Portrait de Liliencron 9


La série des VAN GOGH

Captivé par les autoportraits de Van Gogh, Rainer s’est mesuré à un de ses maîtres en photographiant les toiles de cet écorché vif pour mieux les appréhender. Il en a enfanté toute une série. L’autoportrait de Van Gogh qui date de 1889 -collection du Musée d’Orsay- fait suite à six mois d’internement de l’artiste à Arles. Ce tableau servira de modèle à Rainer. Cet autoportrait atteste de l’apaisement de Van Gogh à la suite d’une grave crise et témoigne du calme après la tempête. « Non, Van Gogh n’était pas fou, mais ses peintures étaient des feux grégeois, des bombes atomiques, dont l’angle de vision, à côté de toutes les autres peintures qui sévissaient à cette époque, eût été capable de déranger gravement le conformisme larvaire de la bourgeoisie second Empire et des sbires de Thiers, de Gambetta, de Félix Faure, comme ceux de Napoléon III » 4

De ces photographies tailladées, Rainer a engendré une œuvre unique. D’où une impossibilité de la perte de l’aura que Walter Benjamin évoquait dans son texte canonique « l’œuvre d’art à l’ère de la reproductibilité mécanique ». A contrario, il s’agit d’une résurrection de la photographie dans toute sa singularité.

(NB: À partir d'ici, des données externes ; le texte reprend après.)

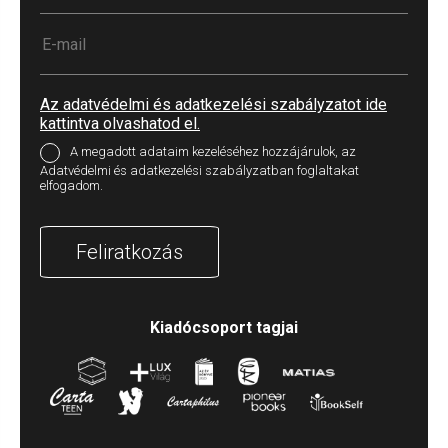
Az adatvédelmi és adatkezelési szabályzatot ide
kattintva olvashatod el.
A megadott adataim kezeléséhez hozzájárulok, az
Adatvédelmi és adatkezelési szabályzatban foglaltakat
elfogadom.
Feliratkozás
Kiadócsoport tagjai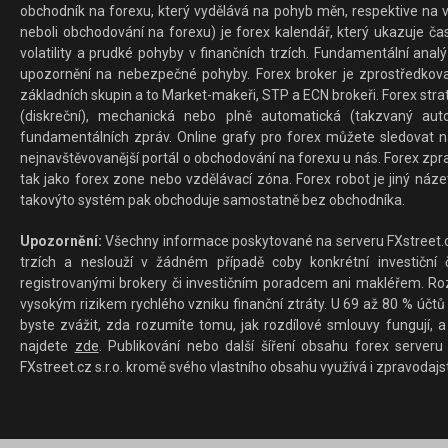
obchodník na forexu, který vydělává na pohyb měn, respektive na v
neboli obchodování na forexu) je forex kalendář, který ukazuje č
volatility a prudké pohyby v finančních trzích. Fundamentální ana
upozornění na nebezpečné pohyby. Forex broker je zprostředkov
základních skupin a to Market-makeři, STP a ECN brokeři. Forex stra
(diskreční), mechanická nebo plně automatická (takzvaný aut
fundamentálních zpráv. Online grafy pro forex můžete sledovat na 
nejnavštěvovanější portál o obchodování na forexu u nás. Forex zprav
tak jako forex zone nebo vzdělávací zóna. Forex robot je jiný náz
takovýto systém pak obchoduje samostatně bez obchodníka.
Upozornění:
Všechny informace poskytované na serveru FXstreet.cz
trzích a neslouží v žádném případě coby konkrétní investiční č
registrovanými brokery či investičním poradcem ani makléřem. Rozd
vysokým rizikem rychlého vzniku finanční ztráty. U 69 až 80 % účtů 
byste zvážit, zda rozumíte tomu, jak rozdílové smlouvy fungují, a
najdete
zde
. Publikování nebo další šíření obsahu forex serveru
FXstreet.cz s.r.o. kromě svého vlastního obsahu využívá i zpravodajs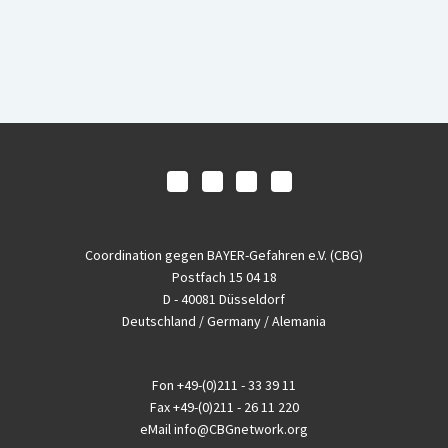
Coordination gegen BAYER-Gefahren e.V. (CBG)
Postfach 15 04 18
D - 40081 Düsseldorf
Deutschland / Germany / Alemania
Fon
+49-(0)211 - 33 39 11
Fax
+49-(0)211 - 26 11 220
eMail
info@CBGnetwork.org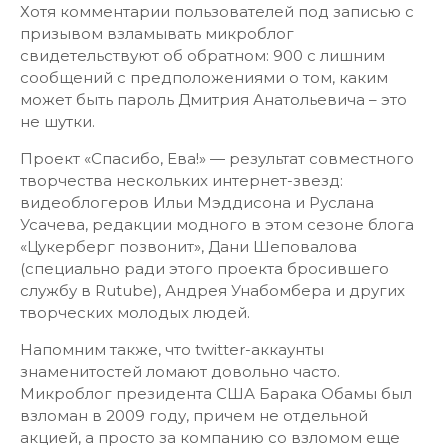
Хотя комментарии пользователей под записью с
призывом взламывать микроблог
свидетельствуют об обратном: 900 с лишним
сообщений с предположениями о том, каким
может быть пароль Дмитрия Анатольевича – это
не шутки.
Проект «Спасибо, Ева!» — результат совместного
творчества нескольких интернет-звезд:
видеоблогеров Ильи Мэддисона и Руслана
Усачева, редакции модного в этом сезоне блога
«Цукерберг позвонит», Дани Шеповалова
(специально ради этого проекта бросившего
службу в Rutube), Андрея Унабомбера и других
творческих молодых людей.
Напомним также, что twitter-аккаунты
знаменитостей ломают довольно часто.
Микроблог президента США Барака Обамы был
взломан в 2009 году, причем не отдельной
акцией, а просто за компанию со взломом еще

Un voile embaume toutes ces images telle une momification. Une Sacralisation même…

Un parallélisme entre l’oeuvre de Arnulf Rainer et Vincent Van Gogh peut alors s’établir : l’atomisation de la peinture, les expériences hallucinatoires qui permettent de frôler la démence, l’abnégation de soi. Rainer rend hommage à la peinture de Van Gogh qu’il admire profondément…et à un être incompris à son époque.

4 Antonin

Artaud, « Van Gogh le suicidé de la société », Gallimard, Paris, 2001, p 27.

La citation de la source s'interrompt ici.